Living With the Dead

This is an excerpt from the book "Living With the Dead" by Rock Scully,
the Grateful Deads' long-time manager.

August, whenever. One of those really hot days in Oregon. They do have them, you know. It reminds me of that day in '72 we spent at a benefit for Ken Kesey's brother's creamery at the University of Oregon, in the woods on the Long Tom River. Hottest day in Oregon's history. It was so hot the redwoods were sweating. Twenty-five thousand people were coming through the woods, taking their clothes off. Half the crowd with tops off, the others stark naked. Garcia got hit with heat prostration and passed out onstage. Bobby Weir was puking. People were dropping like flies, ambulances screaming through the woods. The only islands of relief from the unrelenting heat were under the parachutes on old telephone poles (or one of Ken's gin and tonics).

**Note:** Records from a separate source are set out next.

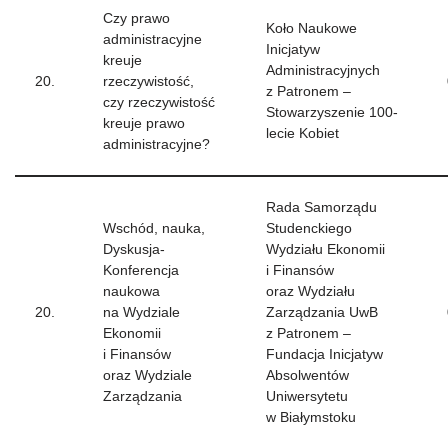
Czy prawo
Koło Naukowe
administracyjne
Inicjatyw
kreuje
Administracyjnych
20.
rzeczywistość,
z Patronem –
czy rzeczywistość
Stowarzyszenie 100-
kreuje prawo
lecie Kobiet
administracyjne?
Rada Samorządu
Wschód, nauka,
Studenckiego
Dyskusja-
Wydziału Ekonomii
Konferencja
i Finansów
naukowa
oraz Wydziału
20.
na Wydziale
Zarządzania UwB
Ekonomii
z Patronem –
i Finansów
Fundacja Inicjatyw
oraz Wydziale
Absolwentów
Zarządzania
Uniwersytetu
w Białymstoku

Today is even hotter. 110 in the shade. We're on our way back to the motel in a VW Bug, Garcia, Page Browning, and myself and a G-tank of nitrous oxide slung in the backseat. We're breathing gas and driving at the same time, which is really a no-no, and, due to some, uh, distraction the Bug skids off the road and turns over on its side. As it does so the fucking top flies off the G-tank in the backseat and immediately the entire inside of the car freezes up- this is in 110 degree weather.

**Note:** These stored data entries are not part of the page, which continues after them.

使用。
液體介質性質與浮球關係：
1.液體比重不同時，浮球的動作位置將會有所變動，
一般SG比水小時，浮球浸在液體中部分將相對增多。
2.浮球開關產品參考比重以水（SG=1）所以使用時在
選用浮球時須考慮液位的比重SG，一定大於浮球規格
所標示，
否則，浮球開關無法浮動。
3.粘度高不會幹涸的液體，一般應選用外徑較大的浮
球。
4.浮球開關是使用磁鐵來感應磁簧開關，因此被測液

We get out of there just in time! Or we would have been found frozen inside like an exhibit: "Three hippies in a VW Bug, late twentieth century." They'd put us next to the Woolly Mammoth from Siberia in the Museum of Natural History.

Once outside everybody's going, "CLOSE THE DOOR, close the fuckin' door, SAVE THE GAS!" Volkswagens are supposed to float in water, the idea being when you close the doors, the car is airtight. The Bug fills up with nitrous oxide in seconds. It is frozen solid, a furry ball of frost in the middle of a hot summer night. It's so frosty you can write your name in the ice! Which Page has the presence of mind to do. He writes: "WILD THING, I LOVE YOU!"

A few minutes later the highway patrol shows up just as I'm pissing on the door lock to get it open. The frozen Bug is all fuzzy with frost like it just came out of the freezer.

"And what happened here exactly?" the highway patrolman asks. I'm not saying a word. I let Page do the talking.

"Waaall," says Page, "as a matter of fact we have no explanation for it, officer. It's like spontaneous combustion or somethin'. It's a goddamn mystery."

Jerry senses this is not a good tack and picks up the slack, beginning with a supposedly rationalist approach: "Oh, officer, we must have hit an icy spot." Right.

"An icy spot!" says the incredulous cop. I'm standing behind the good officer trying to signal Garcia to cool it. He's still trying to explain a completely iced-up VW Bug in a heat wave.

"We don't have any idea how it happened, officer. Just came round the corner, slid off the road on this, um, vestage of ice." The patrolman walks up and down the road. Of course you can't see this icy spot, but we're all obviously sober. We're coming down fast.

Eventually he leaves, scratching his head and muttering: "Damndest thing I ever saw..." We're pissed off that all the gas is sealed in the car and we don't have a clue how to suck it up. Do you open the window a crack? Can you fill a balloon from a Volkswagen full of nitrous oxide? Let it melt is what were gonna do!